The facts are not in dispute. Defendant's mortgage existed as claimed. Plaintiff purchased the real estate in question at a delinquent tax sale on July 14, 1923, for $492.52, said sum being made up of delinquent drainage taxes for 1922 and the state and county taxes for the same year. In 1923 plaintiff paid the drainage, county and state taxes in the sum of $680.06, and in 1924 paid the same taxes in the sum of $417.51. The proper notice having been given and no redemption being made, on June 2, 1925, the County Treasurer issued to plaintiff a tax deed to the property, based on the sale made in 1923 for delinquent drainage taxes for 1922. The only fault found with the tax sale by the answering defendant was that the County Assessor neglected to attach to the combined tax list and assessment roll for the year 1922 a warrant authorizing and directing the Treasurer to collect the taxes therein contained, *408 as provided by Section 2788, Wyoming Compiled Statutes of 1920. That section reads as follows:

"An entry is required to be made upon the combined assessment roll and tax list, by the county assessor, in the form of a certificate, showing what it is, and he shall also attach to this list his warrant, under his hand, in general terms requiring the collector to collect the taxes therein levied, according to law; and no informality in the above requirement shall render any proceedings for the collection of taxes illegal. The assessor is required to deliver the list or cause the same to be delivered to the collector of the county by the third Monday in September in each year, and the collector's receipt shall be taken therefor, and such list shall be full and sufficient authority for the collector to collect all taxes therein contained."

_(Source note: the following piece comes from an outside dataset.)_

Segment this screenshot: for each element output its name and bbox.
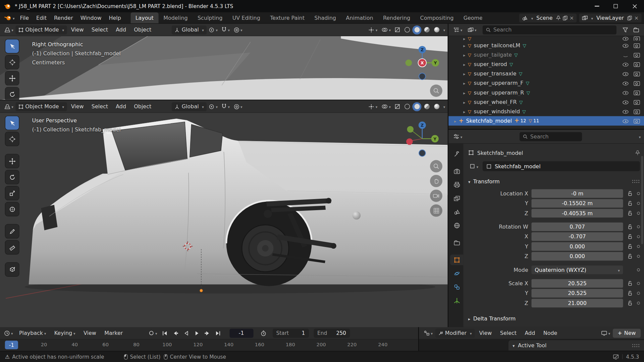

The certificate required by this section was attached, certifying that the combined assessment roll and tax list was such. So we have in this case a combined assessment roll and tax list properly made, except for the warrant, containing a proper description of the lands in controversy, with the taxes duly assessed and levied thereon and delivered to the Treasurer. No question is raised as to the proper assessment of the real estate in question except, as above stated, the failure of the assessor to attach his warrant thereto. And it is not claimed that the taxes assessed were not due and proper nor that the proper procedure was not taken in the sale of the property for delinquent taxes, the sole claim being that without the warrant provided by the above statute, the treasurer had no authority to collect the taxes and hence no power to sell the real estate for delinquent taxes. The contention of defendant is that the collector of taxes attempting to enforce payment of the tax without a warrant authorizing him to do so becomes a trespasser and his acts in that connection are void. So far as we have been advised, that proposition is universally adhered to by the courts and stated by the textbook writers; and we assume it to correctly state the law. It also seems to be equally well settled that the legislature, in the absence *409 of a constitutional provision covering the matter (and we have none), may prescribe the manner and form in which the tax collector obtains his warrant and authority to collect taxes. The legislature might have provided that the certified assessment roll and tax list alone should constitute a sufficient warrant on which the collector might proceed to collect.

It is provided by Section 2859, Wyoming Compiled Statutes of 1920, as follows:

"Immediately after the thirty-first day of December in each year, the county collector of taxes shall from the tax list in his hands make out a complete list of all delinquent taxes for that and preceding years due from every person or persons, corporation or corporations, or association of persons taxable in his county, and shall attach his certificate to said statement or list showing that it is a true list of delinquent taxes and file the same in the office of the county treasurer, and said list or statement shall be at all times a sufficient warrant andauthority for the collector of taxes upon which to proceed andcollect any and all delinquent taxes; and if any collector shall fail or refuse to make any payment or settlement required by law, he may be fined in any sum not less than one thousand dollars, nor more than five thousand dollars, to be recovered by a civil action by the board of county commissioners in the name of, and to the use of the people of the State of Wyoming."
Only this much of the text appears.